→ What this task involves
Below are the records; reproduce all of them exactly but without any images.

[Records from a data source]
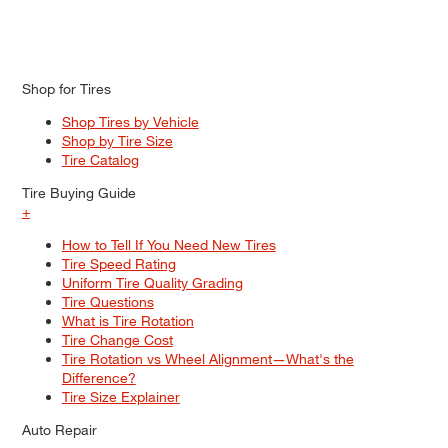
Shop for Tires
Shop Tires by Vehicle
Shop by Tire Size
Tire Catalog
Tire Buying Guide
+
How to Tell If You Need New Tires
Tire Speed Rating
Uniform Tire Quality Grading
Tire Questions
What is Tire Rotation
Tire Change Cost
Tire Rotation vs Wheel Alignment—What's the
Difference?
Tire Size Explainer
Auto Repair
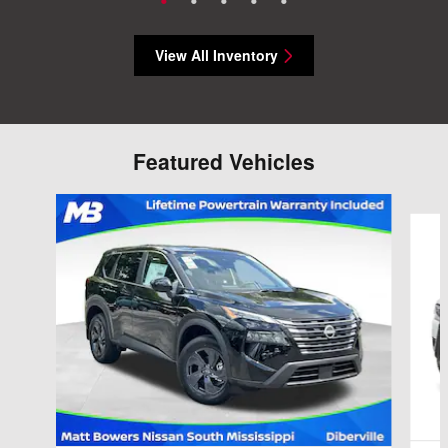
View All Inventory
Featured Vehicles
Slide 1 of 6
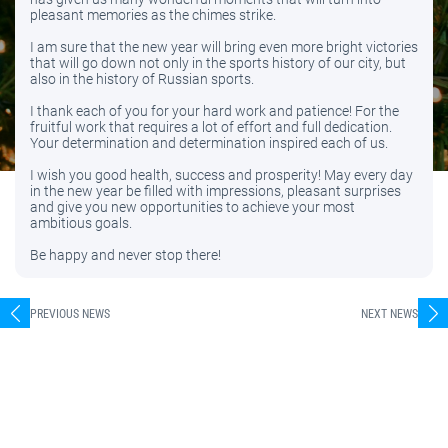
pleasant memories as the chimes strike.
I am sure that the new year will bring even more bright victories
that will go down not only in the sports history of our city, but
also in the history of Russian sports.
I thank each of you for your hard work and patience! For the
fruitful work that requires a lot of effort and full dedication.
Your determination and determination inspired each of us.
I wish you good health, success and prosperity! May every day
in the new year be filled with impressions, pleasant surprises
and give you new opportunities to achieve your most
ambitious goals.
Be happy and never stop there!
PREVIOUS NEWS
NEXT NEWS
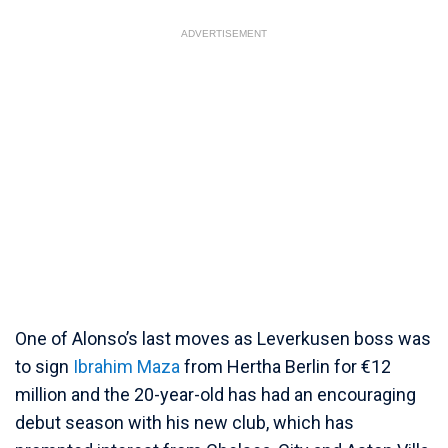
ADVERTISEMENT
One of Alonso’s last moves as Leverkusen boss was
to sign
Ibrahim Maza
from Hertha Berlin for €12
million and the 20-year-old has had an encouraging
debut season with his new club, which has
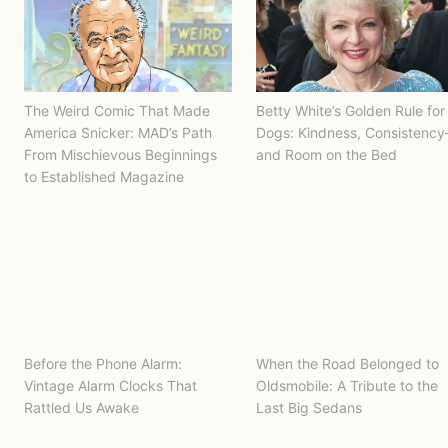
The Weird Comic That Made
Betty White’s Golden Rule for
America Snicker: MAD’s Path
Dogs: Kindness, Consistenc
From Mischievous Beginnings
and Room on the Bed
to Established Magazine
Before the Phone Alarm:
When the Road Belonged to
Vintage Alarm Clocks That
Oldsmobile: A Tribute to the
Rattled Us Awake
Last Big Sedans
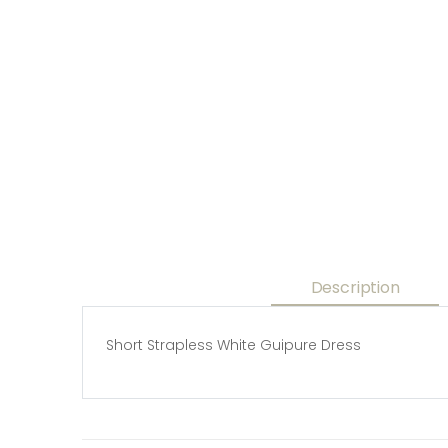
Description
Short Strapless White Guipure Dress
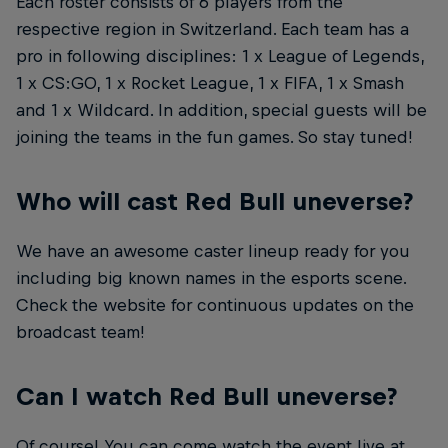
Each roster consists of 6 players from the
respective region in Switzerland. Each team has a
pro in following disciplines: 1 x League of Legends,
1 x CS:GO, 1 x Rocket League, 1 x FIFA, 1 x Smash
and 1 x Wildcard. In addition, special guests will be
joining the teams in the fun games. So stay tuned!
Who will cast Red Bull uneverse?
We have an awesome caster lineup ready for you
including big known names in the esports scene.
Check the website for continuous updates on the
broadcast team!
Can I watch Red Bull uneverse?
Of course! You can come watch the event live at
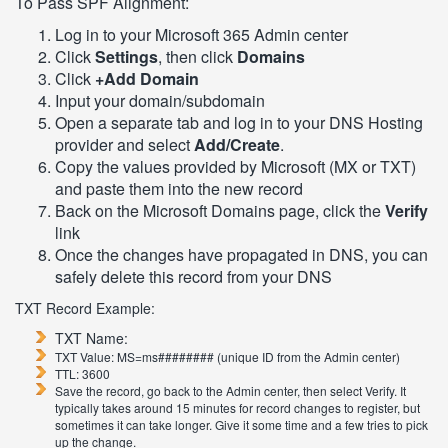
To Pass SPF Alignment:
Log in to your Microsoft 365 Admin center
Click
Settings
, then click
Domains
Click
+Add Domain
Input your domain/subdomain
Open a separate tab and log in to your DNS Hosting
provider and select
Add/Create
.
Copy the values provided by Microsoft (MX or TXT)
and paste them into the new record
Back on the Microsoft Domains page, click the
Verify
link
Once the changes have propagated in DNS, you can
safely delete this record from your DNS
TXT Record Example:
TXT Name:
TXT Value: MS=ms######## (unique ID from the Admin center)
TTL: 3600
Save the record, go back to the Admin center, then select Verify. It
typically takes around 15 minutes for record changes to register, but
sometimes it can take longer. Give it some time and a few tries to pick
up the change.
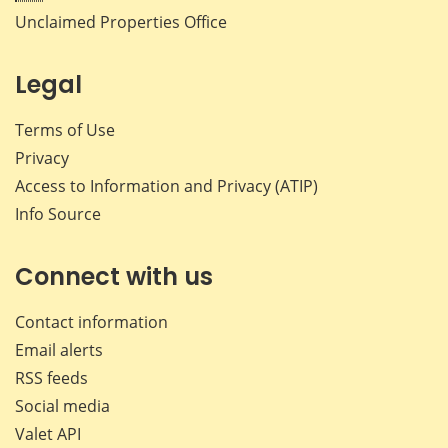
Unclaimed Properties Office
Legal
Terms of Use
Privacy
Access to Information and Privacy (ATIP)
Info Source
Connect with us
Contact information
Email alerts
RSS feeds
Social media
Valet API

→ Result for this task
Shop for Tires
Shop Tires by Vehicle
Shop by Tire Size
Tire Catalog
Tire Buying Guide
+
How to Tell If You Need New Tires
Tire Speed Rating
Uniform Tire Quality Grading
Tire Questions
What is Tire Rotation
Tire Change Cost
Tire Rotation vs Wheel Alignment—What's the
Difference?
Tire Size Explainer
Auto Repair
View All Inventory
Featured Vehicles
Slide 1 of 6
pleasant memories as the chimes strike.
I am sure that the new year will bring even more bright victories
that will go down not only in the sports history of our city, but
also in the history of Russian sports.
I thank each of you for your hard work and patience! For the
fruitful work that requires a lot of effort and full dedication.
Your determination and determination inspired each of us.
I wish you good health, success and prosperity! May every day
in the new year be filled with impressions, pleasant surprises
and give you new opportunities to achieve your most
ambitious goals.
Be happy and never stop there!
PREVIOUS NEWS
NEXT NEWS
ADVERTISEMENT
One of Alonso’s last moves as Leverkusen boss was
to sign
Ibrahim Maza
from Hertha Berlin for €12
million and the 20-year-old has had an encouraging
debut season with his new club, which has
The Weird Comic That Made
Betty White’s Golden Rule for
America Snicker: MAD’s Path
Dogs: Kindness, Consistenc
From Mischievous Beginnings
and Room on the Bed
to Established Magazine
Before the Phone Alarm:
When the Road Belonged to
Vintage Alarm Clocks That
Oldsmobile: A Tribute to the
Rattled Us Awake
Last Big Sedans
Description
Short Strapless White Guipure Dress
Each roster consists of 6 players from the
respective region in Switzerland. Each team has a
pro in following disciplines: 1 x League of Legends,
1 x CS:GO, 1 x Rocket League, 1 x FIFA, 1 x Smash
and 1 x Wildcard. In addition, special guests will be
joining the teams in the fun games. So stay tuned!
Who will cast Red Bull uneverse?
We have an awesome caster lineup ready for you
including big known names in the esports scene.
Check the website for continuous updates on the
broadcast team!
Can I watch Red Bull uneverse?
Of course! You can come watch the event live at
To Pass SPF Alignment:
Log in to your Microsoft 365 Admin center
Click
Settings
, then click
Domains
Click
+Add Domain
Input your domain/subdomain
Open a separate tab and log in to your DNS Hosting
provider and select
Add/Create
.
Copy the values provided by Microsoft (MX or TXT)
and paste them into the new record
Back on the Microsoft Domains page, click the
Verify
link
Once the changes have propagated in DNS, you can
safely delete this record from your DNS
TXT Record Example:
TXT Name:
TXT Value: MS=ms######## (unique ID from the Admin center)
TTL: 3600
Save the record, go back to the Admin center, then select Verify. It
typically takes around 15 minutes for record changes to register, but
sometimes it can take longer. Give it some time and a few tries to pick
up the change.
Unclaimed Properties Office
Legal
Terms of Use
Privacy
Access to Information and Privacy (ATIP)
Info Source
Connect with us
Contact information
Email alerts
RSS feeds
Social media
Valet API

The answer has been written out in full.